Ramayana has been India’s favourite story. The epic has been retold many times over the centuries, but it never fails to captivate the reader or listener. The latest retelling comes from Amish, who calls it the Ramchandra Series. The first book in the series The Scion of Ikshvaku, was released last week. Reviewers have critcised Amish for taking liberties with the plot and changing the story from what we have grown up listening to. But with his fans, the book is a hit.
We recommend five more retellings of the Ramayana, which you must read if you enjoy the story of Rama.

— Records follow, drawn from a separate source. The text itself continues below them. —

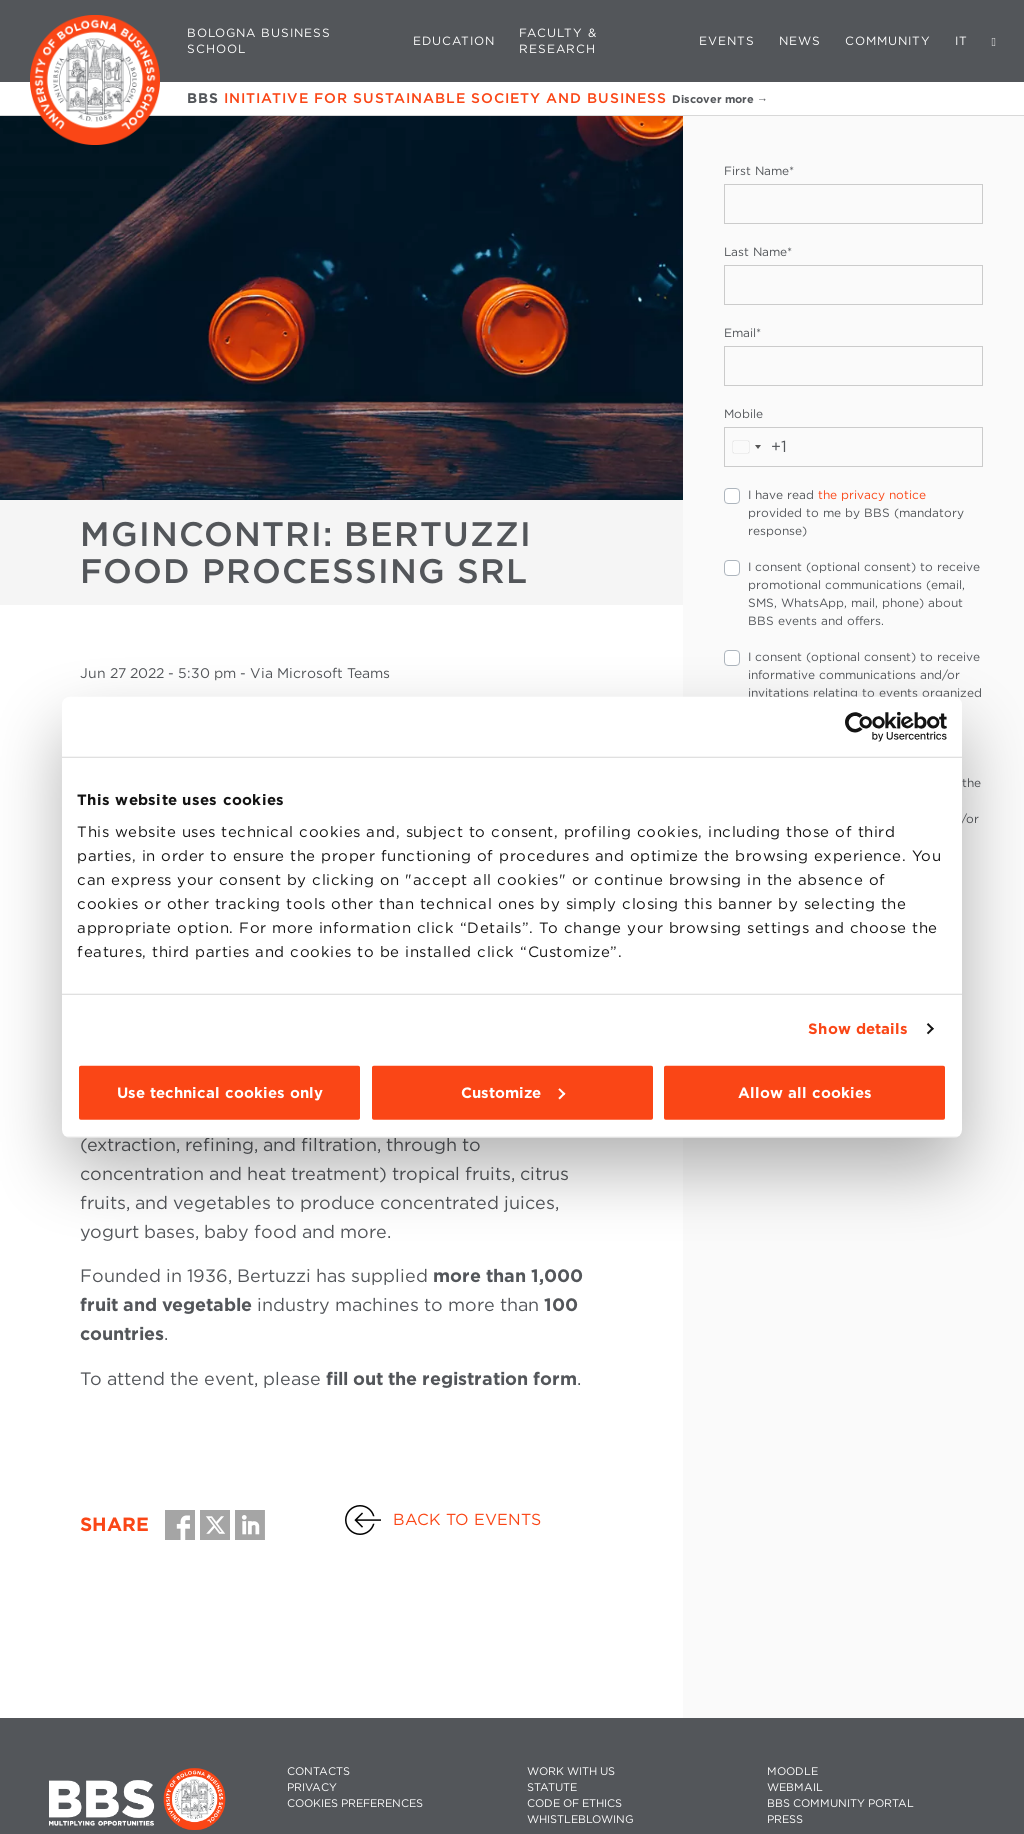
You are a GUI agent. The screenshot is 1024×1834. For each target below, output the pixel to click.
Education (454, 40)
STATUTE (552, 1787)
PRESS (785, 1819)
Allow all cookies (805, 1092)
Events (727, 40)
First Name (759, 170)
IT (961, 40)
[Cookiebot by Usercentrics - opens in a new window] (859, 727)
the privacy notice (872, 494)
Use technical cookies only (220, 1092)
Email (742, 332)
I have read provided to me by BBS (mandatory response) (856, 512)
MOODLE (792, 1771)
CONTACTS (318, 1771)
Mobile (743, 413)
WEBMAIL (795, 1787)
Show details (858, 1029)
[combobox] (756, 447)
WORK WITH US (571, 1771)
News (800, 40)
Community (888, 40)
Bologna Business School (259, 40)
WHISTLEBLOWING (580, 1819)
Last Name (758, 251)
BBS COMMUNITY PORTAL (840, 1803)
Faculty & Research (558, 40)
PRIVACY (312, 1787)
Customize (513, 1092)
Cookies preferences (355, 1803)
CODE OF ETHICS (574, 1803)
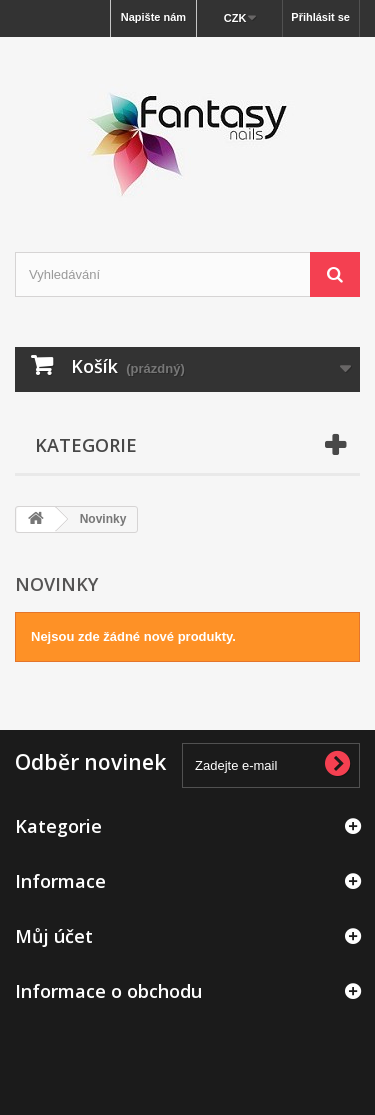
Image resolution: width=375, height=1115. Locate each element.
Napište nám (153, 17)
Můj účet (54, 936)
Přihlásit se (320, 17)
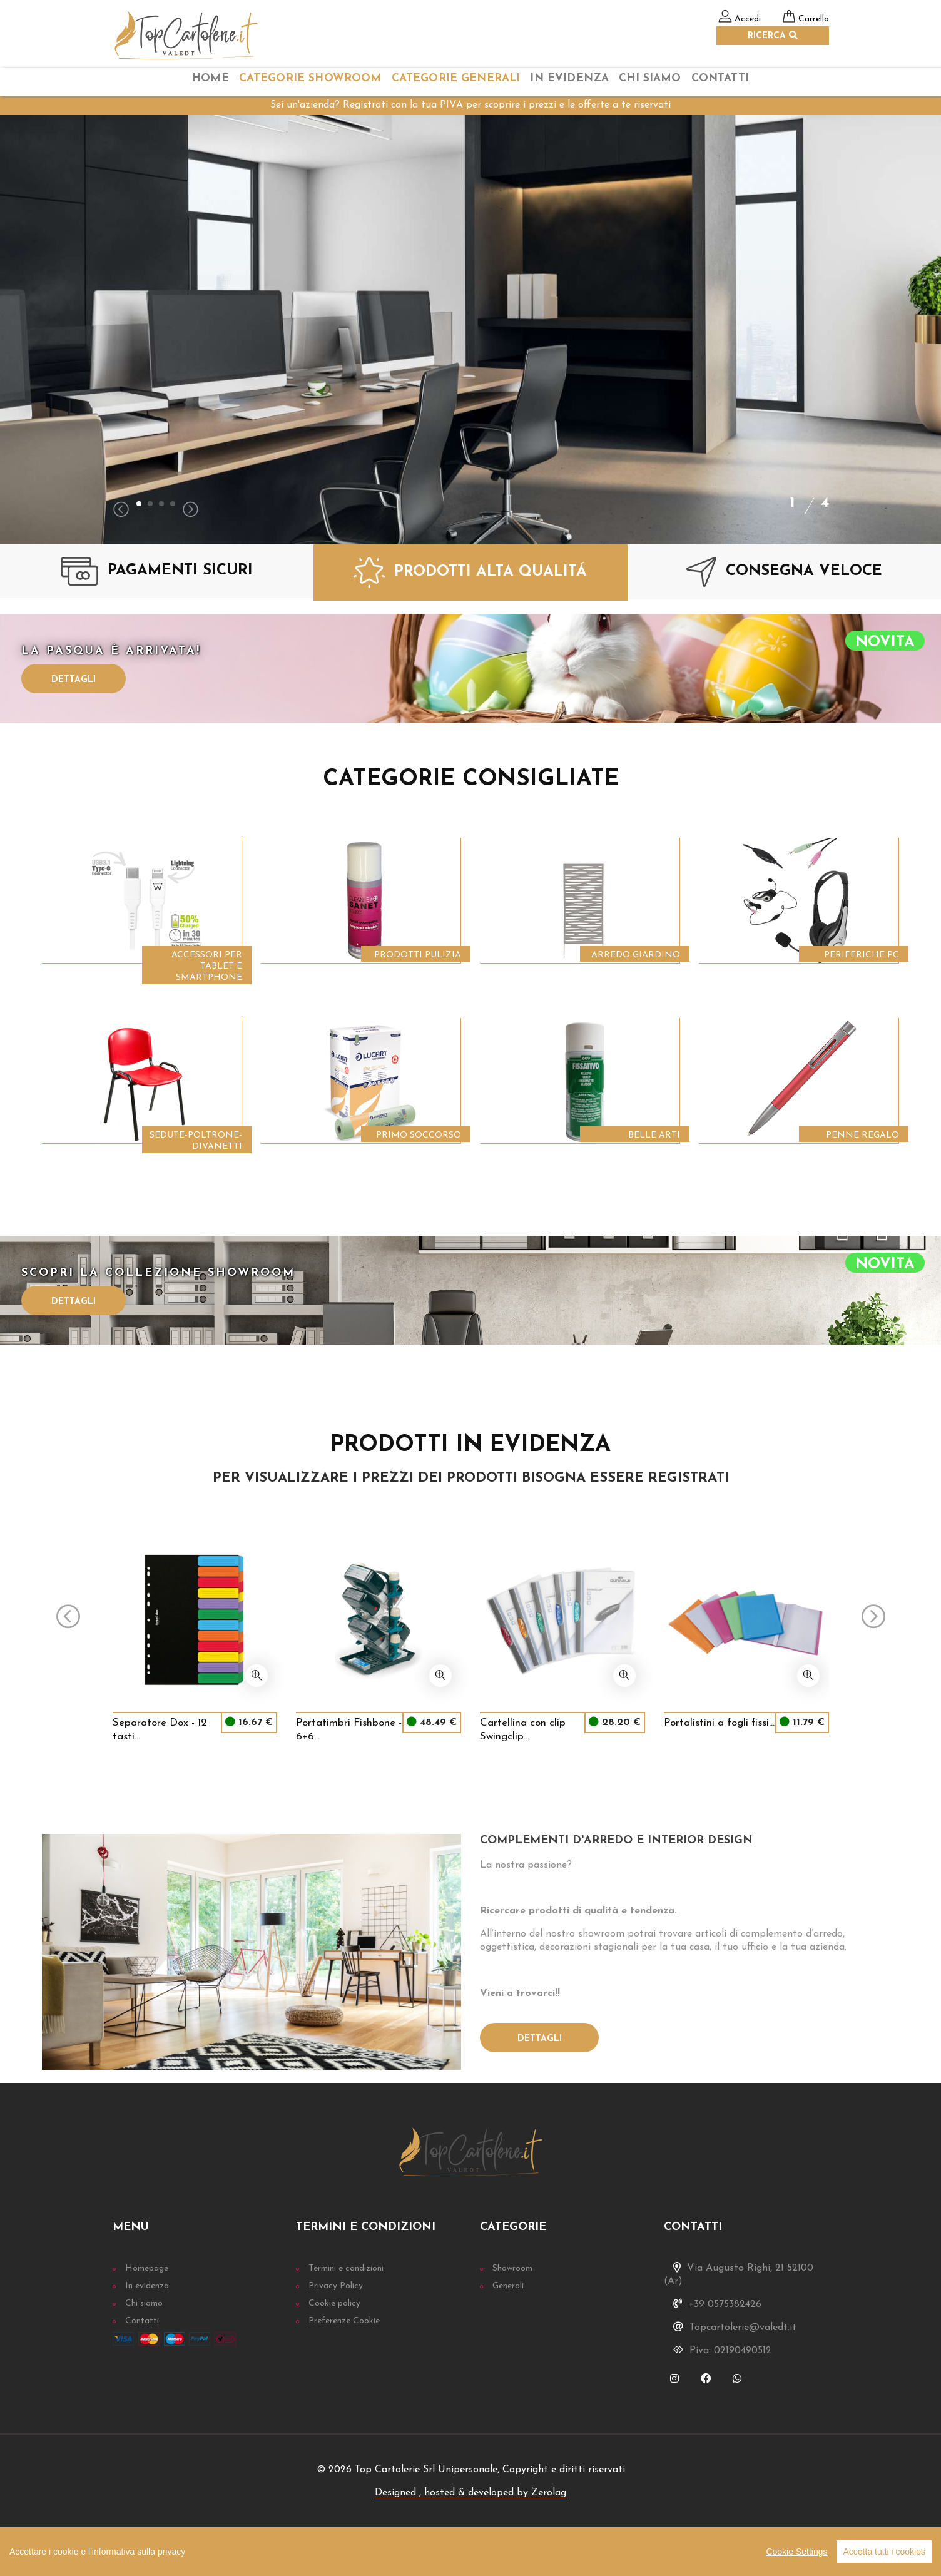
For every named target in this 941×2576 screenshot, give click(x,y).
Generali (508, 2286)
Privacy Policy (335, 2286)
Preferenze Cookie (344, 2321)
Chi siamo (144, 2303)
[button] (138, 503)
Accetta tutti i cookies (884, 2552)
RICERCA (773, 36)
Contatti (720, 78)
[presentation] (121, 511)
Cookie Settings (796, 2552)
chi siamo (650, 78)
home (210, 78)
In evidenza (147, 2286)
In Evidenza (569, 78)
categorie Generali (456, 78)
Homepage (146, 2268)
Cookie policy (334, 2303)
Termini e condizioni (346, 2268)
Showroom (512, 2268)
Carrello (813, 19)
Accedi (748, 19)
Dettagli (73, 680)
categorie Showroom (310, 78)
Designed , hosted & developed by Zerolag (470, 2493)
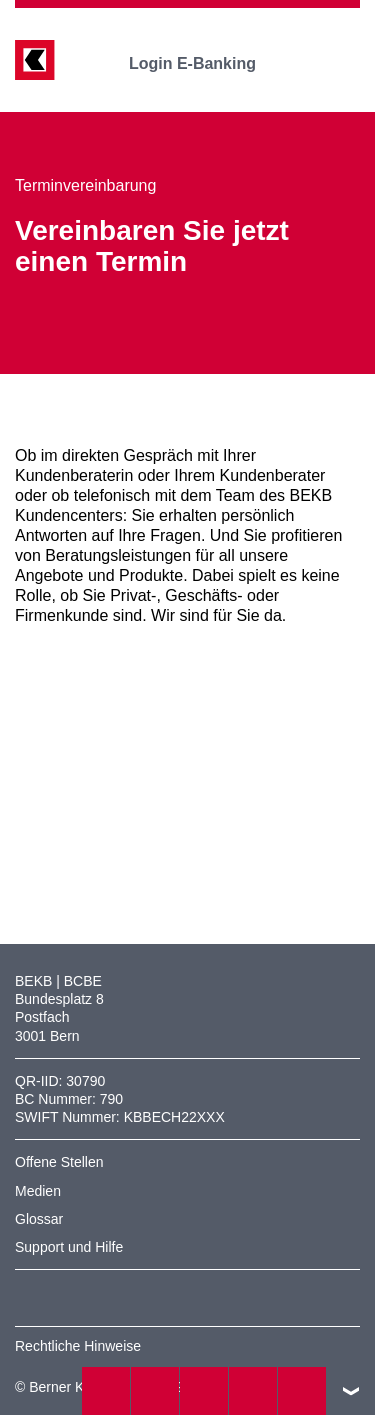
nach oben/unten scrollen (351, 1391)
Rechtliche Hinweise (78, 1346)
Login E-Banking (206, 63)
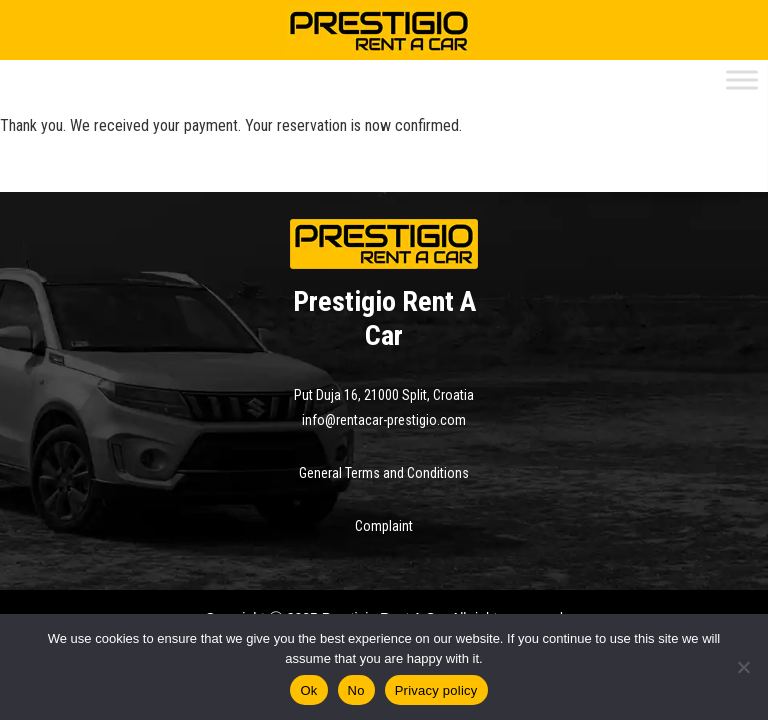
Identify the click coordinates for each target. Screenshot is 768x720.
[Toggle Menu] (742, 79)
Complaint (384, 526)
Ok (308, 690)
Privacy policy (436, 690)
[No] (743, 667)
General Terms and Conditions (384, 473)
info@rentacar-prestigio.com (384, 420)
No (356, 690)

1. Ramayana by C Rajagopalachari:
If you are reading the Ramayana for the first time, then is the book that you should read. It does not deviate from Valmiki’s Ramayana and tells the story without any new additions of imagination. Written by the statesman and last Governor General of India, C Rajagopalachari, in 1951 the book has run into 42 impressions. Isn’t it impressive?
2. Sita’s Ramayana by Samhita Arni: This beautifully produced book, offers Ramayana in the graphic novel style, with illustrations by traditional patua folk artist Moyna Chitrakar. Samhita Arni tells the story through Sita’s perspective, who is imprisoned in Ashoka Vana. She learns of the war through Trijatha, Vibhishana’s daughter who describes the war to her. This book was on The New York Times Bestseller list for two weeks in 2011.
3. Sita’s Ascent by Vayu Naidu: The book starts from where the Ramayana ends for most of us. Affected by the gossip about Sita’s chastity, Rama sends Sita away to Valmiki’s ashram. A heavily pregnant Sita feels betrayed by both Rama and Lakshmana who rode her to the ashram. Through her remembrances of the time she was imprisoned by Ravana, we see Sita as a strong woman.
4. Sita: An Illustrated Retelling of the Ramayana, by Devdutt Pattanaik: Written by the popular Devdutt Pattanaik, this book too attempts to retell the Ramayana through Sita’s eyes. Here the story begins from the time Sita is a child. While Pattanaik empasises on Sita being a goddess, he also shows the ordinariness of a woman in her- like the time she spends with her sisters and when she exchanges recipes.
5. The Ramayana Series, by Ashok Banker: This is another retelling where the author has taken liberties with the story and changed it. Here you have Ravana interrupting Sita’s swayamvara, rakshashas lay seige to Mithila and Manthara is Ravana’s disciple. Sita is a warrior like Ram and fights Ravana in an attempt to free herself. This series will make you wonder is Amish took inspiraton from Banker’s retelling of the Ramayana.